(10 March 2025 – Global) FX volatility has stabilised after corporates were negatively impacted trying to anticipate the US President’s trade threats against China, Canada, Mexico and the European Union (EU).
Currency markets are increasingly dismissive of Donald Trump’s tariff threats, raising the risk of significant currency swings if the US president does in fact follow through on aggressive rhetoric to apply tariffs to China, Canada and Mexico in the coming weeks.
Trump’s proposal to bring in levies against the EU and China unsettled the Euro and currencies of other US trading partners last week. However, the immediate depreciation in major currency pairs against the greenback were less dramatic than some of the upheavals seen in recent weeks.
The US Federal Reserve remained on track to cut interest rates multiple times in 2025 despite heightened concerns of “Stagflation” (slowing growth and high inflation) as recession fears mount and inflation remains stubbornly embedded. US rate futures priced in 78 basis points (bps) of easing this year, or three rate cuts of 25 bps each, according to LSEG calculations.
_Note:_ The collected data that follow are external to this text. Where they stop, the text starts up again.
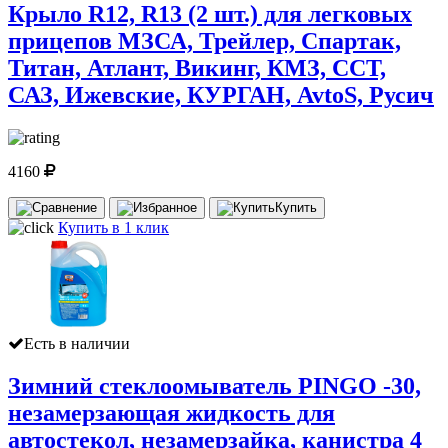
Крыло R12, R13 (2 шт.) для легковых
прицепов МЗСА, Трейлер, Спартак,
Титан, Атлант, Викинг, КМЗ, ССТ,
САЗ, Ижевские, КУРГАН, AvtoS, Русич
4160
Купить
Купить в 1 клик
Есть в наличии
Зимний стеклоомыватель PINGO -30,
незамерзающая жидкость для
автостекол, незамерзайка, канистра 4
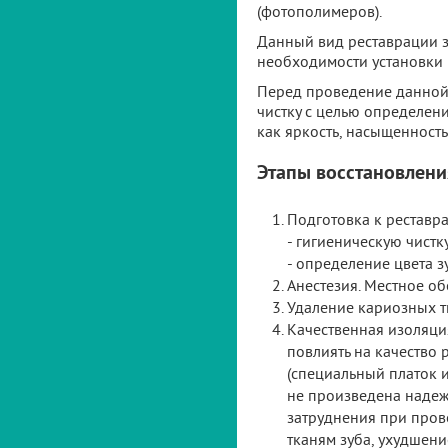
(фотополимеров).
Данный вид реставрации зу
необходимости установки 
Перед проведение данной 
чистку с целью определени
как яркость, насыщенность,
Этапы восстановлен
Подготовка к реставра
- гигиеническую чистку
- определение цвета з
Анестезия. Местное о
Удаление кариозных т
Качественная изоляци
повлиять на качество 
(специальный платок и
не произведена надеж
затруднения при пров
тканям зуба, ухудшени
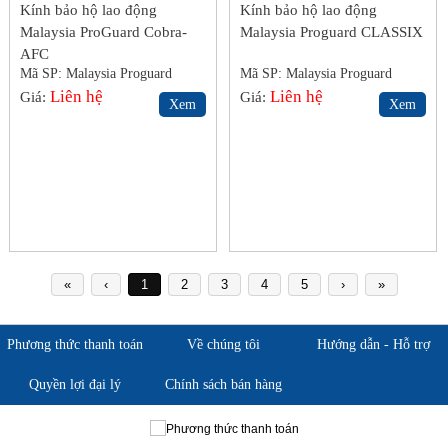
Kính bảo hộ lao động
Kính bảo hộ lao động
Malaysia ProGuard Cobra-
Malaysia Proguard CLASSIX
AFC
Mã SP: Malaysia Proguard
Mã SP: Malaysia Proguard
S5BS
Liên hệ
S5BS
Liên hệ
Giá:
Giá:
Xem
Xem
«
‹
1
2
3
4
5
›
»
Phương thức thanh toán
Về chúng tôi
Hướng dẫn - Hỗ trợ
Quyền lợi đại lý
Chính sách bán hàng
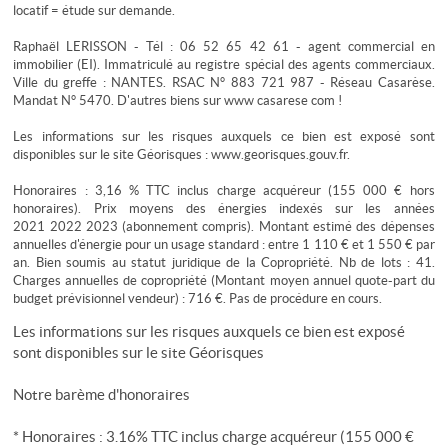
locatif = étude sur demande.
Raphaël LERISSON - Tél : 06 52 65 42 61 - agent commercial en
immobilier (EI). Immatriculé au registre spécial des agents commerciaux.
Ville du greffe : NANTES. RSAC N° 883 721 987 - Réseau Casarèse.
Mandat N° 5470. D'autres biens sur www casarese com !
Les informations sur les risques auxquels ce bien est exposé sont
disponibles sur le site Géorisques : www.georisques.gouv.fr.
Honoraires : 3,16 % TTC inclus charge acquéreur (155 000 € hors
honoraires). Prix moyens des énergies indexés sur les années
2021 2022 2023 (abonnement compris). Montant estimé des dépenses
annuelles d'énergie pour un usage standard : entre 1 110 € et 1 550 € par
an. Bien soumis au statut juridique de la Copropriété. Nb de lots : 41.
Charges annuelles de copropriété (Montant moyen annuel quote-part du
budget prévisionnel vendeur) : 716 €. Pas de procédure en cours.
Les informations sur les risques auxquels ce bien est exposé
sont disponibles sur le site
Géorisques
Notre barème d'honoraires
* Honoraires : 3.16% TTC inclus charge acquéreur (155 000 €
The first rate reduction is likely to resume in June 2025.
“The Fed is going to be very conservative on what they say until we know whether or not the tariffs are tactical or strategic, and if they do turn out to be strategic, they’re still going to wait until the hard data demonstrates both that inflation is low, and the economy is in recession before they really do very much” said Wilmington Trust Investment Advisors Chief Investment Officer, Tony Roth.